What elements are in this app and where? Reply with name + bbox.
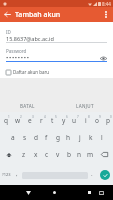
staticText: q	[4, 116, 8, 125]
staticText: r	[40, 116, 43, 125]
staticText: a	[11, 133, 15, 142]
staticText: i	[85, 116, 87, 125]
staticText: 5	[55, 115, 57, 119]
staticText: 7	[77, 115, 79, 119]
button[interactable]: Shift	[0, 146, 18, 163]
button[interactable]: w	[12, 112, 24, 129]
staticText: b	[67, 150, 71, 159]
staticText: Tambah akun	[15, 10, 61, 20]
staticText: ?123	[2, 172, 11, 177]
button[interactable]: p	[102, 112, 113, 129]
staticText: 8	[88, 115, 90, 119]
staticText: ••••••••	[6, 54, 30, 62]
staticText: Daftar akun baru	[13, 69, 50, 75]
staticText: k	[89, 133, 93, 142]
button[interactable]: h	[63, 129, 74, 146]
staticText: z	[22, 150, 26, 159]
button[interactable]: u	[69, 112, 80, 129]
button[interactable]: More options	[98, 7, 113, 22]
staticText: n	[77, 150, 82, 159]
button[interactable]: r	[36, 112, 47, 129]
staticText: 4	[44, 115, 46, 119]
button[interactable]: k	[85, 129, 96, 146]
staticText: Password	[6, 48, 27, 54]
button[interactable]: t	[47, 112, 58, 129]
button[interactable]: q	[0, 112, 12, 129]
staticText: 8:44	[102, 1, 111, 7]
staticText: u	[72, 116, 77, 125]
button[interactable]: l	[96, 129, 107, 146]
button[interactable]: Daftar akun baru	[6, 69, 50, 75]
staticText: 1	[8, 115, 10, 119]
staticText: w	[15, 116, 21, 125]
button[interactable]: a	[7, 129, 19, 146]
button[interactable]: Recents	[83, 185, 96, 200]
staticText: o	[95, 116, 99, 125]
staticText: g	[56, 133, 60, 142]
button[interactable]: ?123	[0, 163, 12, 185]
staticText: 15.8637@abc.ac.id	[6, 35, 54, 42]
button[interactable]: Enter	[100, 170, 110, 180]
button[interactable]: c	[41, 146, 52, 163]
staticText: .	[91, 170, 93, 178]
button[interactable]: n	[74, 146, 85, 163]
staticText: e	[28, 116, 32, 125]
button[interactable]: j	[74, 129, 85, 146]
staticText: ,	[16, 170, 18, 178]
button[interactable]: z	[18, 146, 30, 163]
button[interactable]: m	[85, 146, 96, 163]
button[interactable]: e	[24, 112, 36, 129]
staticText: BATAL	[20, 103, 35, 109]
staticText: 0	[110, 115, 112, 119]
staticText: 9	[99, 115, 101, 119]
button[interactable]: Home	[48, 185, 61, 200]
staticText: LANJUT	[76, 103, 94, 109]
button[interactable]: g	[52, 129, 63, 146]
button[interactable]: Change keyboard	[95, 185, 107, 200]
staticText: l	[101, 133, 103, 142]
staticText: y	[62, 116, 66, 125]
staticText: p	[106, 116, 110, 125]
button[interactable]: d	[30, 129, 41, 146]
button[interactable]: f	[41, 129, 52, 146]
button[interactable]: BATAL	[14, 100, 41, 112]
button[interactable]: s	[19, 129, 30, 146]
staticText: x	[34, 150, 38, 159]
staticText: s	[23, 133, 27, 142]
staticText: d	[34, 133, 38, 142]
button[interactable]: v	[52, 146, 63, 163]
button[interactable]: b	[63, 146, 74, 163]
button[interactable]: Show password	[98, 53, 109, 64]
button[interactable]: y	[58, 112, 69, 129]
button[interactable]: .	[88, 163, 96, 185]
staticText: v	[56, 150, 60, 159]
button[interactable]: o	[91, 112, 102, 129]
staticText: h	[66, 133, 71, 142]
button[interactable]: Backspace	[96, 146, 113, 163]
button[interactable]: Hide keyboard	[22, 185, 35, 200]
staticText: j	[79, 133, 81, 142]
staticText: 6	[66, 115, 68, 119]
staticText: ID	[6, 29, 11, 35]
staticText: t	[51, 116, 54, 125]
staticText: f	[45, 133, 48, 142]
button[interactable]: LANJUT	[70, 100, 100, 112]
staticText: c	[45, 150, 49, 159]
button[interactable]: Back	[0, 7, 15, 22]
button[interactable]: x	[30, 146, 41, 163]
staticText: 3	[32, 115, 34, 119]
staticText: 2	[20, 115, 22, 119]
staticText: m	[87, 150, 94, 159]
button[interactable]: ,	[12, 163, 22, 185]
button[interactable]: i	[80, 112, 91, 129]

◆ **TASK PROMPT**
Line count for the word "Daftar": give the number of lines in the entries above that contain it, and nothing more.

◆ **TASK SOLUTION**
2